━━ Given entries ━━

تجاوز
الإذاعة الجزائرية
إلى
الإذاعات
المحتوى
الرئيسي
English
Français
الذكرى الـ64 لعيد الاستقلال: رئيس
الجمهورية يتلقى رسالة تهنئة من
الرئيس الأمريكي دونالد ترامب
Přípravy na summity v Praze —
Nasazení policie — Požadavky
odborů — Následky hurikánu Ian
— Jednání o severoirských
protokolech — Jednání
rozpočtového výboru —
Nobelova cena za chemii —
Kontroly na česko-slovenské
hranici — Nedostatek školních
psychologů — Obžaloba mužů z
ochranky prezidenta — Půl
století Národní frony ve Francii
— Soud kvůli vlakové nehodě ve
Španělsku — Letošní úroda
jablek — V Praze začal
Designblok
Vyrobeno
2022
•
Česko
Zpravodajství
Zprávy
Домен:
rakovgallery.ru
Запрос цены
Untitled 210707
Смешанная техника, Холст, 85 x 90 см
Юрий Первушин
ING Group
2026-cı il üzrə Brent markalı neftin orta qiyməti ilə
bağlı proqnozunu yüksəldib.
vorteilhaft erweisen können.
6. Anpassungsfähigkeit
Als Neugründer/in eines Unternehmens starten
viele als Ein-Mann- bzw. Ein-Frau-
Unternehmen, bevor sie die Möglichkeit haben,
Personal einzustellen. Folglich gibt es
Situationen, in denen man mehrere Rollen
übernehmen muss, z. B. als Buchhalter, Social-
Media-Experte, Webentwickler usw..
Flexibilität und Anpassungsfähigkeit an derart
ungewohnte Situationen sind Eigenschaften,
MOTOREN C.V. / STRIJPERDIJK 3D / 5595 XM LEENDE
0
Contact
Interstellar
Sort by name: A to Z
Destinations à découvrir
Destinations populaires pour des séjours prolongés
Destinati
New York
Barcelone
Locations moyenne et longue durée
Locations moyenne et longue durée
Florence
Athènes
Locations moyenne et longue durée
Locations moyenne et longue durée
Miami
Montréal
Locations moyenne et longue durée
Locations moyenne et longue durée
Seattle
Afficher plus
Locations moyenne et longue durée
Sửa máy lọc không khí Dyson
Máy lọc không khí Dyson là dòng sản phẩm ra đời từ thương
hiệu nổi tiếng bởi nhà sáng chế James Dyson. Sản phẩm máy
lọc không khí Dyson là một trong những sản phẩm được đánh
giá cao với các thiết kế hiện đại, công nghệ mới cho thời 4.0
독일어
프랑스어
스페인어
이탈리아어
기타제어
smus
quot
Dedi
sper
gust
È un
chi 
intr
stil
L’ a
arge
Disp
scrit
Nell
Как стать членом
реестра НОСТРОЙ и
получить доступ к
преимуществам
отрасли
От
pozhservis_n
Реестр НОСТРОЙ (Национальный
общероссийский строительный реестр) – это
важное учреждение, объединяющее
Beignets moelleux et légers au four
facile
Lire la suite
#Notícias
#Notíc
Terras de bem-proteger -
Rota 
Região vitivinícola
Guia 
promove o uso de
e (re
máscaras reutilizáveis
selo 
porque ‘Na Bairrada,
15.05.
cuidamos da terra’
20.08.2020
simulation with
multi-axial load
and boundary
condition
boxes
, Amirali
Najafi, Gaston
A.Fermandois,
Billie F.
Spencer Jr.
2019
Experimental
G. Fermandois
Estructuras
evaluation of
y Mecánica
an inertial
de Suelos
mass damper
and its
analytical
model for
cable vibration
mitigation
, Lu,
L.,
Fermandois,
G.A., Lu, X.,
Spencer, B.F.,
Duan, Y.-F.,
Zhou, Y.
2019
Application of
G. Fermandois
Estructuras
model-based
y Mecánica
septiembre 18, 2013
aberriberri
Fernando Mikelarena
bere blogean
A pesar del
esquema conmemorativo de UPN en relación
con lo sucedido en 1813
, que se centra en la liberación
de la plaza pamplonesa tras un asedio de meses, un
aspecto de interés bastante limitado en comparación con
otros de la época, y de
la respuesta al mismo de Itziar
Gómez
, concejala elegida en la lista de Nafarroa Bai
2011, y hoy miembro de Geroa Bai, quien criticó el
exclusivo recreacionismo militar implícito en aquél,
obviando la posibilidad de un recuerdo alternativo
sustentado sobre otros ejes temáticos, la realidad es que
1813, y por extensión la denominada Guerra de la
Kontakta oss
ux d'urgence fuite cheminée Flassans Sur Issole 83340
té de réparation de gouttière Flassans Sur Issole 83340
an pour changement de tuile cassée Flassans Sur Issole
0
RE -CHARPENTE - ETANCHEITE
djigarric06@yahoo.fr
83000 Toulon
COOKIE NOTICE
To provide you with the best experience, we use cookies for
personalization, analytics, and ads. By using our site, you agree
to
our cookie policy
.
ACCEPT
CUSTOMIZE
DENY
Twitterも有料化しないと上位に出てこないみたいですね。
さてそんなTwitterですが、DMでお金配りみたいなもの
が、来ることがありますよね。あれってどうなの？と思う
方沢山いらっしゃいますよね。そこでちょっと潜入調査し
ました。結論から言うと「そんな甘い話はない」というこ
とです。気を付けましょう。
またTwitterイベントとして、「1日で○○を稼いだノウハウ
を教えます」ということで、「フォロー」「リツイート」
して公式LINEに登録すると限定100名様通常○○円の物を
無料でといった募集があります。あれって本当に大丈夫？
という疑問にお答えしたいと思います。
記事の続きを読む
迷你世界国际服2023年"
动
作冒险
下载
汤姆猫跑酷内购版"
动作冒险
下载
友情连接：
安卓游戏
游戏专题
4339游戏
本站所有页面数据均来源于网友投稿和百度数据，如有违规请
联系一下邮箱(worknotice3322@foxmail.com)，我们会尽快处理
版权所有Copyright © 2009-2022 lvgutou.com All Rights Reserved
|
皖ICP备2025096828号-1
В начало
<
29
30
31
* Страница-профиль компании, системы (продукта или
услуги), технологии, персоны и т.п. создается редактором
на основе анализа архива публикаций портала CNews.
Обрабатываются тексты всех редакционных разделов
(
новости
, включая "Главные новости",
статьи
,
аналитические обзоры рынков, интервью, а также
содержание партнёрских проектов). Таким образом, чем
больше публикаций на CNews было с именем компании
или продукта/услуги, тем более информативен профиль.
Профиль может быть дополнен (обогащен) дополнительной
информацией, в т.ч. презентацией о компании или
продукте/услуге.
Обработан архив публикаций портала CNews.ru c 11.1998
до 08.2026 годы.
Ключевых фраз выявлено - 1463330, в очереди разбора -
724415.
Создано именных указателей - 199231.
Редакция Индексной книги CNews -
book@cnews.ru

━━━

_Exercise prompt_
Word for word, restate the lines above.

_Solution below_
تجاوز
الإذاعة الجزائرية
إلى
الإذاعات
المحتوى
الرئيسي
English
Français
الذكرى الـ64 لعيد الاستقلال: رئيس
الجمهورية يتلقى رسالة تهنئة من
الرئيس الأمريكي دونالد ترامب
Přípravy na summity v Praze —
Nasazení policie — Požadavky
odborů — Následky hurikánu Ian
— Jednání o severoirských
protokolech — Jednání
rozpočtového výboru —
Nobelova cena za chemii —
Kontroly na česko-slovenské
hranici — Nedostatek školních
psychologů — Obžaloba mužů z
ochranky prezidenta — Půl
století Národní frony ve Francii
— Soud kvůli vlakové nehodě ve
Španělsku — Letošní úroda
jablek — V Praze začal
Designblok
Vyrobeno
2022
•
Česko
Zpravodajství
Zprávy
Домен:
rakovgallery.ru
Запрос цены
Untitled 210707
Смешанная техника, Холст, 85 x 90 см
Юрий Первушин
ING Group
2026-cı il üzrə Brent markalı neftin orta qiyməti ilə
bağlı proqnozunu yüksəldib.
vorteilhaft erweisen können.
6. Anpassungsfähigkeit
Als Neugründer/in eines Unternehmens starten
viele als Ein-Mann- bzw. Ein-Frau-
Unternehmen, bevor sie die Möglichkeit haben,
Personal einzustellen. Folglich gibt es
Situationen, in denen man mehrere Rollen
übernehmen muss, z. B. als Buchhalter, Social-
Media-Experte, Webentwickler usw..
Flexibilität und Anpassungsfähigkeit an derart
ungewohnte Situationen sind Eigenschaften,
MOTOREN C.V. / STRIJPERDIJK 3D / 5595 XM LEENDE
0
Contact
Interstellar
Sort by name: A to Z
Destinations à découvrir
Destinations populaires pour des séjours prolongés
Destinati
New York
Barcelone
Locations moyenne et longue durée
Locations moyenne et longue durée
Florence
Athènes
Locations moyenne et longue durée
Locations moyenne et longue durée
Miami
Montréal
Locations moyenne et longue durée
Locations moyenne et longue durée
Seattle
Afficher plus
Locations moyenne et longue durée
Sửa máy lọc không khí Dyson
Máy lọc không khí Dyson là dòng sản phẩm ra đời từ thương
hiệu nổi tiếng bởi nhà sáng chế James Dyson. Sản phẩm máy
lọc không khí Dyson là một trong những sản phẩm được đánh
giá cao với các thiết kế hiện đại, công nghệ mới cho thời 4.0
독일어
프랑스어
스페인어
이탈리아어
기타제어
smus
quot
Dedi
sper
gust
È un
chi 
intr
stil
L’ a
arge
Disp
scrit
Nell
Как стать членом
реестра НОСТРОЙ и
получить доступ к
преимуществам
отрасли
От
pozhservis_n
Реестр НОСТРОЙ (Национальный
общероссийский строительный реестр) – это
важное учреждение, объединяющее
Beignets moelleux et légers au four
facile
Lire la suite
#Notícias
#Notíc
Terras de bem-proteger -
Rota 
Região vitivinícola
Guia 
promove o uso de
e (re
máscaras reutilizáveis
selo 
porque ‘Na Bairrada,
15.05.
cuidamos da terra’
20.08.2020
simulation with
multi-axial load
and boundary
condition
boxes
, Amirali
Najafi, Gaston
A.Fermandois,
Billie F.
Spencer Jr.
2019
Experimental
G. Fermandois
Estructuras
evaluation of
y Mecánica
an inertial
de Suelos
mass damper
and its
analytical
model for
cable vibration
mitigation
, Lu,
L.,
Fermandois,
G.A., Lu, X.,
Spencer, B.F.,
Duan, Y.-F.,
Zhou, Y.
2019
Application of
G. Fermandois
Estructuras
model-based
y Mecánica
septiembre 18, 2013
aberriberri
Fernando Mikelarena
bere blogean
A pesar del
esquema conmemorativo de UPN en relación
con lo sucedido en 1813
, que se centra en la liberación
de la plaza pamplonesa tras un asedio de meses, un
aspecto de interés bastante limitado en comparación con
otros de la época, y de
la respuesta al mismo de Itziar
Gómez
, concejala elegida en la lista de Nafarroa Bai
2011, y hoy miembro de Geroa Bai, quien criticó el
exclusivo recreacionismo militar implícito en aquél,
obviando la posibilidad de un recuerdo alternativo
sustentado sobre otros ejes temáticos, la realidad es que
1813, y por extensión la denominada Guerra de la
Kontakta oss
ux d'urgence fuite cheminée Flassans Sur Issole 83340
té de réparation de gouttière Flassans Sur Issole 83340
an pour changement de tuile cassée Flassans Sur Issole
0
RE -CHARPENTE - ETANCHEITE
djigarric06@yahoo.fr
83000 Toulon
COOKIE NOTICE
To provide you with the best experience, we use cookies for
personalization, analytics, and ads. By using our site, you agree
to
our cookie policy
.
ACCEPT
CUSTOMIZE
DENY
Twitterも有料化しないと上位に出てこないみたいですね。
さてそんなTwitterですが、DMでお金配りみたいなもの
が、来ることがありますよね。あれってどうなの？と思う
方沢山いらっしゃいますよね。そこでちょっと潜入調査し
ました。結論から言うと「そんな甘い話はない」というこ
とです。気を付けましょう。
またTwitterイベントとして、「1日で○○を稼いだノウハウ
を教えます」ということで、「フォロー」「リツイート」
して公式LINEに登録すると限定100名様通常○○円の物を
無料でといった募集があります。あれって本当に大丈夫？
という疑問にお答えしたいと思います。
記事の続きを読む
迷你世界国际服2023年"
动
作冒险
下载
汤姆猫跑酷内购版"
动作冒险
下载
友情连接：
安卓游戏
游戏专题
4339游戏
本站所有页面数据均来源于网友投稿和百度数据，如有违规请
联系一下邮箱(worknotice3322@foxmail.com)，我们会尽快处理
版权所有Copyright © 2009-2022 lvgutou.com All Rights Reserved
|
皖ICP备2025096828号-1
В начало
<
29
30
31
* Страница-профиль компании, системы (продукта или
услуги), технологии, персоны и т.п. создается редактором
на основе анализа архива публикаций портала CNews.
Обрабатываются тексты всех редакционных разделов
(
новости
, включая "Главные новости",
статьи
,
аналитические обзоры рынков, интервью, а также
содержание партнёрских проектов). Таким образом, чем
больше публикаций на CNews было с именем компании
или продукта/услуги, тем более информативен профиль.
Профиль может быть дополнен (обогащен) дополнительной
информацией, в т.ч. презентацией о компании или
продукте/услуге.
Обработан архив публикаций портала CNews.ru c 11.1998
до 08.2026 годы.
Ключевых фраз выявлено - 1463330, в очереди разбора -
724415.
Создано именных указателей - 199231.
Редакция Индексной книги CNews -
book@cnews.ru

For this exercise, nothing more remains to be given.